Inviting parent knowledge

Remote teaching and learning during the pandemic era demonstrate an urgent demand for inviting parent knowledge. It is obvious, when children are home living and learning with their parents, there should be a place for parents to voice their experience, their knowledge of children, their hopes and dreams, their struggles, their challenges, and so many more. Keeping in mind Pushor’s (2015) understanding of parent knowledge that “[g]iven the particular nature of the connectedness within this caregiver-care receiver relationship, there are elements to parent knowledge, aspects of it, which are constructed, held, and used in unique ways.” The unique knowledge parents possess a valuable resource to children’s education, and it is time to acknowledge their contributions and make room for parents’ voices in education.

Closing Thoughts

I was deeply touched by all the great conversations exchanged with teachers in my graduate course on the topic of parent engagement. I was captured by the many stories they shared engaging parents in their school settings, of their deep commitment to supporting students and families from diverse backgrounds, and of the hopes and possibilities they presented for future work in this field.

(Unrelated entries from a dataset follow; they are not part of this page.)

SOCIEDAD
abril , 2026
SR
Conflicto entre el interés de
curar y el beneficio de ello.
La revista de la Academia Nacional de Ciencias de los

I draw on the excrescences of the immigrant parents (especially parents who are not fluent in the English language) as a way to capture your imagination so that you might come alongside me in my wonderings. Cummins (2000) reminds us that

[I]f ability to speak English and the knowledge of North American cultural conventions are made prerequisites for “parental involvement”, then many of those parents will be defined as apathetic and incompetent and will play out their pre-ordained role of non-involvement. (p. 8).

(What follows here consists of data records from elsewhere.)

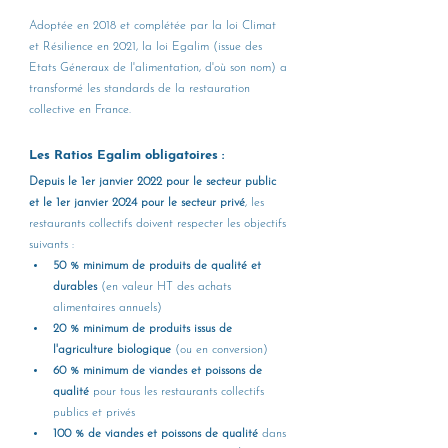
Adoptée en 2018 et complétée par la loi Climat 
et Résilience en 2021, la loi Egalim (issue des 
Etats Géneraux de l'alimentation, d'où son nom) a 
transformé les standards de la restauration 
collective en France.
Les Ratios Egalim obligatoires :
Depuis le 1er janvier 2022 pour le secteur public 
et le 1er janvier 2024 pour le secteur privé
, les 
restaurants collectifs doivent respecter les objectifs 
suivants :
50 % minimum de produits de qualité et 
durables
 (en valeur HT des achats 
alimentaires annuels)
20 % minimum de produits issus de 
l'agriculture biologique
 (ou en conversion)
60 % minimum de viandes et poissons de 
qualité
 pour tous les restaurants collectifs 
publics et privés
100 % de viandes et poissons de qualité
 dans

I am left wondering what would happen to the new format of learning in an era of the post-pandemic world if we spent more time developing relationships with students and their families and invite parent knowledge into the collaboration of children’s education. As the new and challenging time comes, are educators ready to shift the taken-for-granted perspectives and see parents as capacity-based partners? How are educators going to engage families and better support students and parents in remote learning?

References

Cummins, J. (2000). Language, power, and pedagogy: Bilingual children in the crossfire. Multilingual Matters.

Pushor, D. (2015). Conceptualizing parent knowledge. In D. Pushor & The Parent Engagement Collaborative II (Eds.), Living as mapmakers: Charting a course with children guided by parent knowledge (1-20). Sense Publishers.


Emma Chen is a doctoral student in Curriculum Studies at the University of Saskatchewan, engaged in a narrative inquiry into immigrant children’s heritage language education, in the context of home, community, and school. Originally from China, Emma is an immigrant parent to two young bilingual children who speak both English and Chinese. Every day, Emma walks alongside her little girls exploring the wonderful (and sometimes challenging) worlds of language and culture.